At Tuesday's town meeting, the commissioners introduced the changes, and asked the public to provide feedback at the town meeting scheduled for 7 p.m. Feb. 1 in town hall.
Commissioners are asking the public for comment because the ordinances will affect homeowners directly, they said.
John Ford, a member of the Charter and Code Review Committee, told commissioners he has heard complaints that the town code does not address problems with property maintenance and littering.

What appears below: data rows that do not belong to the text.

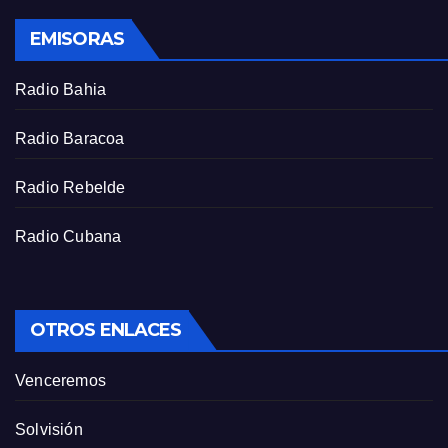
s
EMISORAS
c
r
Radio Bahia
e
e
Radio Baracoa
n
Radio Rebelde
Radio Cubana
OTROS ENLACES
Venceremos
Solvisión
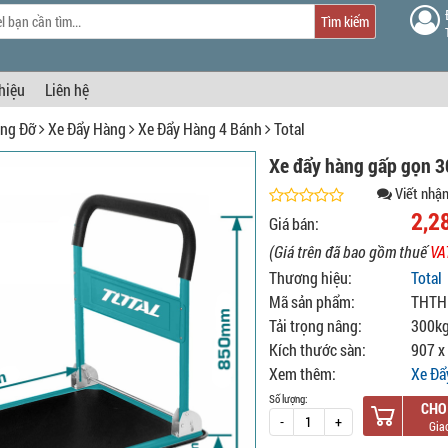
Tìm kiếm
thiệu
Liên hệ
âng Đỡ
Xe Đẩy Hàng
Xe Đẩy Hàng 4 Bánh
Total
Xe đẩy hàng gấp gọn 
Viết nhận
2,2
Giá bán:
(Giá trên đã bao gồm thuế
VA
Thương hiệu:
Total
Mã sản phẩm:
THTH
Tải trọng nâng:
300k
Kích thước sàn:
907 
Xem thêm:
Xe Đẩ
Số lượng:
CHO
-
+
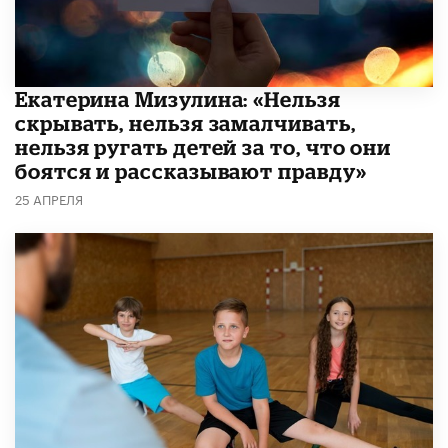
Екатерина Мизулина: «Нельзя
скрывать, нельзя замалчивать,
нельзя ругать детей за то, что они
боятся и рассказывают правду»
25 АПРЕЛЯ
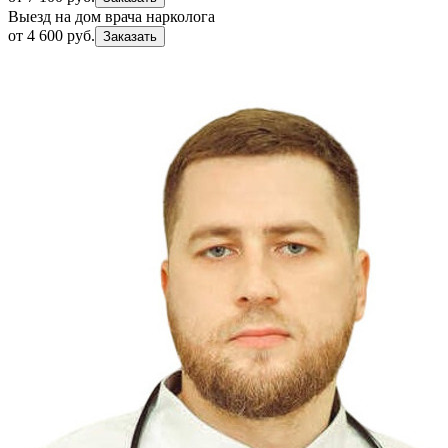
Выезд на дом врача нарколога
от 4 600 руб.
Заказать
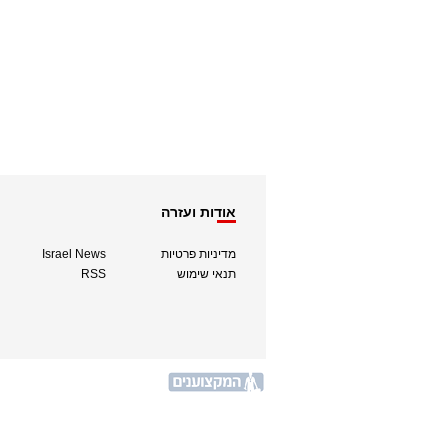
אודות ועזרה
מדיניות פרטיות
Israel News
תנאי שימוש
RSS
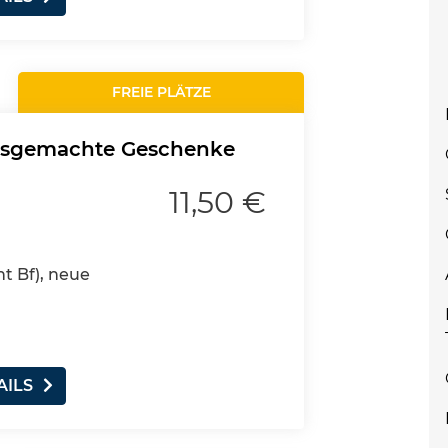
FREIE PLÄTZE
usgemachte Geschenke
11,50 €
nt Bf), neue
AILS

Thurmont Police Chief Terry Frushour came to the committee looking for a change to the town code that would address junk vehicles, but when the committee started looking into the issue, it grew,
The proposed changes to the ordinance would add a section on littering, outdoor storage in general, outdoor vehicle storage, outdoor watercraft storage, outdoor material storage, and a section on
penalties and noncompliance.
Outdoor storage regulations, the ordinance states, will "require that property be maintained in such a condition that it does not adversely impact the health, safety and welfare of the public."
The ordinance states that it is intended to prevent adverse impacts to the community, such as "vermin or rodent infestation, creation of an attractive nuisance potentially hazardous to children or
creation of unsightly, or undesirable conditions potentially impacting the value of property."
The ordinance will prohibit leaving a junked or inoperable vehicle on private property for more than one week, unless under specific conditions. It will prohibit more than one watercraft to be
parked at any one property, and it will not permit junk, vehicle parts, furniture, appliances or miscellaneous equipment to be stored "outside of a totally enclosed structure."
Ford said the ordinance would be "complaint driven."
The town will not send enforcement staff around looking for problems, Mayor Martin Burns said.
Penalties for noncompliance would include up to a $100 fine for each day the problem is not remedied, however the property owner would be given six months to remedy the problem.
The proposal regarding snow removal would require property owners to remove snow from sidewalks, enough for two pedestrians to pass, within 12 hours after snow has stopped falling.
The current requirement is six hours, with exceptions for snow that falls and stops after 5 p.m. and before 7 a.m.
Those exceptions would no longer apply under the change.
The penalty for noncompliance would be a $50 fine, which represents a $25 increase.